Tiene la poesía de André Cruchaga algo de cotidianeidad y, al mismo tiempo, mucho de invención (toda poesía, por supuesto, es invención) que va más allá de los límites de la imaginación, para revelarnos un lenguaje poético puro, diferente a cuanto se ha leído hasta ahora de los poetas clásicos y de los contemporáneos.
Todas sus palabras, apasionadamente expresivas, están llenas de metáforas y de imágenes que nos acercan un estilo único. No; no hay lirismo en su obra. Hay mucho de experimentación, porque Cruchaga intenta deshacer a la palabra de su sentido perenne, eterno y permanente, para alumbrarnos con un cofre de luz, que va, inquieto, por todos los rincones de sus versos. El poeta salvadoreño toma la poesía en sí misma, como un pedazo de cuarzo, para ver en él las líneas, las formas, los colores. En su obra (original), hallará el lector el amor, el olor a muerte, el dolor que no cesa, la desesperanza, lo inesperado y la alegría. Esta poesía suya, en la que constantemente se mueve la vida en todas sus manifestaciones, gusta de los extremos.

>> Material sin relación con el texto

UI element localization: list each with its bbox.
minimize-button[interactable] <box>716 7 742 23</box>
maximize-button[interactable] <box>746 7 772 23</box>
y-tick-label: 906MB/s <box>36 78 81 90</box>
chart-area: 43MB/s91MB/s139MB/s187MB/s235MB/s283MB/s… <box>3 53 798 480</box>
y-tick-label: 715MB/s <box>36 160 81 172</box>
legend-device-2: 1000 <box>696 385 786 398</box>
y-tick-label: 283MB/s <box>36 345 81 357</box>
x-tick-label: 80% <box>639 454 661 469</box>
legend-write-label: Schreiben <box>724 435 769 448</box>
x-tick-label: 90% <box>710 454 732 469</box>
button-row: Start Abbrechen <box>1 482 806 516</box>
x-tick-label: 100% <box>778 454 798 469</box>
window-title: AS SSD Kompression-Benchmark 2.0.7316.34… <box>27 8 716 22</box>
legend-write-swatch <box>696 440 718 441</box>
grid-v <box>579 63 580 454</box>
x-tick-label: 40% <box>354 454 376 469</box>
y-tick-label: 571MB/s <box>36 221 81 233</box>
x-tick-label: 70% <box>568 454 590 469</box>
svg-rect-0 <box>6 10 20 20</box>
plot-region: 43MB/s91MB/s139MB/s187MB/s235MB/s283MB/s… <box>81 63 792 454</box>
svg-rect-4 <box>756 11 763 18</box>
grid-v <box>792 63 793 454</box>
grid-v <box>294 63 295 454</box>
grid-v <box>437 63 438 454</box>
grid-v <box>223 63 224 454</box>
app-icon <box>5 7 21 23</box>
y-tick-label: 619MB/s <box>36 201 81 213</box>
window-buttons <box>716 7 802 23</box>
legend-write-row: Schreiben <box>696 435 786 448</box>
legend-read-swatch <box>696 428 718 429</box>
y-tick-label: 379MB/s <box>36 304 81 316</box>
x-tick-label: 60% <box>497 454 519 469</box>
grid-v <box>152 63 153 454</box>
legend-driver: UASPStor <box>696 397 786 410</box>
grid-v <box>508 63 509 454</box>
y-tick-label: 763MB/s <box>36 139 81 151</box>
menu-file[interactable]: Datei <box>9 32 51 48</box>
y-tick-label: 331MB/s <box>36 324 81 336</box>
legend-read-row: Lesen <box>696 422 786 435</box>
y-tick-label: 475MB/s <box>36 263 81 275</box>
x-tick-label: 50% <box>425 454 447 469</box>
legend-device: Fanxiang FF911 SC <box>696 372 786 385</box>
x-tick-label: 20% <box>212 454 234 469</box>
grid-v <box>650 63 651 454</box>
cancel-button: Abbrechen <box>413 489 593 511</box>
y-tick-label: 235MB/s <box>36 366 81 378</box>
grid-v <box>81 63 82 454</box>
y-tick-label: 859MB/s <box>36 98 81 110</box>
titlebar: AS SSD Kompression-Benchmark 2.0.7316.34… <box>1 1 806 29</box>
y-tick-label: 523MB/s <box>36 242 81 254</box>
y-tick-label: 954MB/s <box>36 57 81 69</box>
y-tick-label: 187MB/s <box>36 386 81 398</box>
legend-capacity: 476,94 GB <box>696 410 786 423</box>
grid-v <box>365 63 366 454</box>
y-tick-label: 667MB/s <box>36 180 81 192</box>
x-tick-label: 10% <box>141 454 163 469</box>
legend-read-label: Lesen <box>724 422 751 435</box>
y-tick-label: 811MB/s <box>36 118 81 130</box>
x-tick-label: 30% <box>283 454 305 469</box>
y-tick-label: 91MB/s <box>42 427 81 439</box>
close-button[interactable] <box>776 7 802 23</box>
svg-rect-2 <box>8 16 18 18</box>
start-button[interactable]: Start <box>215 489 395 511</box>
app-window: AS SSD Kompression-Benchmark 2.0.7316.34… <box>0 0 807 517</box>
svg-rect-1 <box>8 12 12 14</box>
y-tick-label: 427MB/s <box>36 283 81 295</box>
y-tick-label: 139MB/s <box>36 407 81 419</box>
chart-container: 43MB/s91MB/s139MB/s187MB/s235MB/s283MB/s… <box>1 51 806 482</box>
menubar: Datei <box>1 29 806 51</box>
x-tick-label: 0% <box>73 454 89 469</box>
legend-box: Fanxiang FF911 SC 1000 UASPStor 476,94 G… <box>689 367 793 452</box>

Con un arte personalísimo, André Cruchaga aborda la creación literaria, y le imprime fuerza a sus versos. No tiene más elementos que una imaginación grande como un bosque y una intención evidente de derrotar el lenguaje torpe y artificioso de la poesía de estos tiempos. Hay que acercarse a la obra de este vate con mucho cuidado, y esto lo digo porque su lenguaje, su estilo son capaces, en su desbordamiento, de influir con fuerza en la poesía ajena.
Cruchaga es un poeta que versifica la vida, la de los demás, la suya, el mundo ancho y ajeno, y la interrogante de la existencia.